Please repeat, exactly as written, the line containing "по выполнению нормативов" and every line after it through the end of the records below.

■ Data listing ■
○ ○ ○ ○ ○ ○ ○

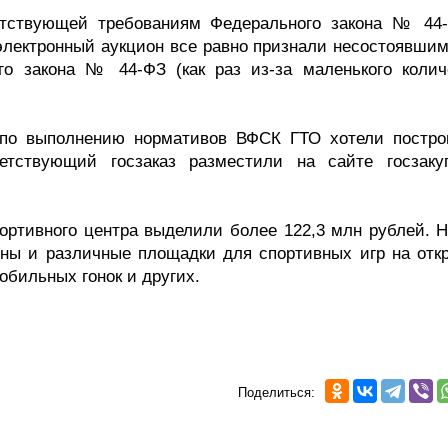
етствующей требованиям Федерального закона № 44
 электронный аукцион все равно признали несостоявшим
го закона № 44-ФЗ (как раз из-за маленького колич
 по выполнению нормативов ВФСК ГТО хотели постро
ветствующий госзаказ разместили на сайте госзаку
портивного центра выделили более 122,3 млн рублей. Н
оны и различные площадки для спортивных игр на отк
обильных гонок и других.
Поделиться:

○ ○ ○ ○ ○ ○ ○

■ Answer space ■
 по выполнению нормативов ВФСК ГТО хотели постро
ветствующий госзаказ разместили на сайте госзаку
портивного центра выделили более 122,3 млн рублей. Н
оны и различные площадки для спортивных игр на отк
обильных гонок и других.
Поделиться:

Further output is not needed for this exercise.